Reviewing FIFA on the Vita gets to be more of a chore each year. How should I approach it? Should I go with a fresh approach every time and review the game on its own merits? As to be honest, that’s becoming increasingly difficult although I can’t imagine anyone being happy if I took the EA approach and just pasted last year’s review with different screens. Should I compare the performance to the existing Vita games AND those on other systems? The Vita certainly isn’t as powerful as other consoles but the series has seen some evolution and changes elsewhere are relevant, at least to me. To be honest, I think the all-round best way to tackle FIFA 15 on the Vita is to find a balance between the two viewpoints.
The EA approach to the Vita has been very simple; take last year’s title and slap new kits and squad rosters in and the job is done. Very simple, and very lazy but this time it is slightly different because it’s not exactly the same game as they have crazily removed the online multiplayer element of the game. Now I do not know who made this baffling decision, but FIFA is infinitely more fun when playing with others and only being able to play alone somewhat removes the point in the long run. There are other modes of course, but you can only play so many career modes or play custom tournaments before you get bored – you expect a little more for your money, and rightly so.
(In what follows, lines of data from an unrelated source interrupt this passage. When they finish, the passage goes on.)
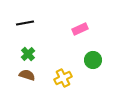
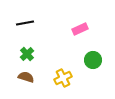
green cross: moved 1 px left
brown semicircle: moved 1 px left, 2 px down
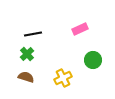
black line: moved 8 px right, 11 px down
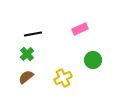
brown semicircle: rotated 56 degrees counterclockwise
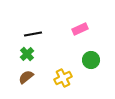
green circle: moved 2 px left
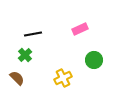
green cross: moved 2 px left, 1 px down
green circle: moved 3 px right
brown semicircle: moved 9 px left, 1 px down; rotated 84 degrees clockwise
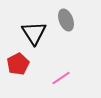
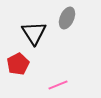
gray ellipse: moved 1 px right, 2 px up; rotated 45 degrees clockwise
pink line: moved 3 px left, 7 px down; rotated 12 degrees clockwise
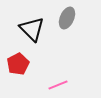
black triangle: moved 2 px left, 4 px up; rotated 12 degrees counterclockwise
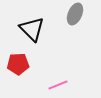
gray ellipse: moved 8 px right, 4 px up
red pentagon: rotated 25 degrees clockwise
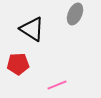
black triangle: rotated 12 degrees counterclockwise
pink line: moved 1 px left
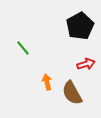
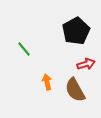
black pentagon: moved 4 px left, 5 px down
green line: moved 1 px right, 1 px down
brown semicircle: moved 3 px right, 3 px up
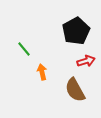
red arrow: moved 3 px up
orange arrow: moved 5 px left, 10 px up
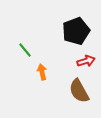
black pentagon: rotated 8 degrees clockwise
green line: moved 1 px right, 1 px down
brown semicircle: moved 4 px right, 1 px down
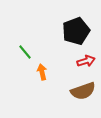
green line: moved 2 px down
brown semicircle: moved 4 px right; rotated 80 degrees counterclockwise
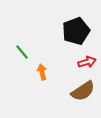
green line: moved 3 px left
red arrow: moved 1 px right, 1 px down
brown semicircle: rotated 15 degrees counterclockwise
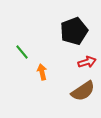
black pentagon: moved 2 px left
For newcomers to either FIFA on the Vita or indeed the Vita itself, FIFA 15 is an almost perfect port of the console version of FIFA 11. With no online functionality there is no online clubs, but this mode hasn’t yet been available on previous Vita versions nor has Ultimate Team, but we will come back to that in a bit.
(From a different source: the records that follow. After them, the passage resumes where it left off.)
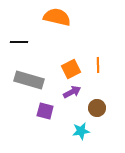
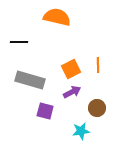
gray rectangle: moved 1 px right
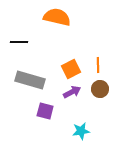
brown circle: moved 3 px right, 19 px up
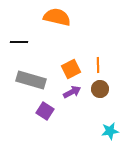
gray rectangle: moved 1 px right
purple square: rotated 18 degrees clockwise
cyan star: moved 29 px right
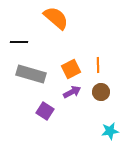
orange semicircle: moved 1 px left, 1 px down; rotated 28 degrees clockwise
gray rectangle: moved 6 px up
brown circle: moved 1 px right, 3 px down
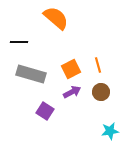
orange line: rotated 14 degrees counterclockwise
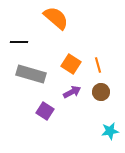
orange square: moved 5 px up; rotated 30 degrees counterclockwise
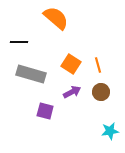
purple square: rotated 18 degrees counterclockwise
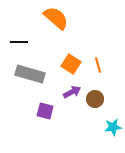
gray rectangle: moved 1 px left
brown circle: moved 6 px left, 7 px down
cyan star: moved 3 px right, 4 px up
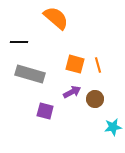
orange square: moved 4 px right; rotated 18 degrees counterclockwise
What you do get for your money is three kick off modes where you can select any of the 500 officially licenced clubs in an exhibition match or two Be A Pro modes where you can specifically choose any player or even the goalkeeper. You can also create your own tournament with your own rules, selecting from over 50 real world tournaments or embark on your own career mode either as a player with your virtual pro, a manager or a player manager.
The game is certainly pretty and looks very nice on the Vita, the audio and commentary really making you feel like you are playing a decent game of football. There are also clever uses of the front and rear touch for passing and shooting respectively, although its highly likely you’ll turn these features off once you have popped all of the relevant trophies. Speaking of trophies, with no online modes there are no online trophies to speak of – which has made the platinum for this game even more attainable than ever. No five wins in a row, chipping the keeper or one hundred matches this time around; so if trophy hunting and platinum collecting are your kind of thing, this could be a little more appealing. So far, so good – it’s looking like an easy purchase, right?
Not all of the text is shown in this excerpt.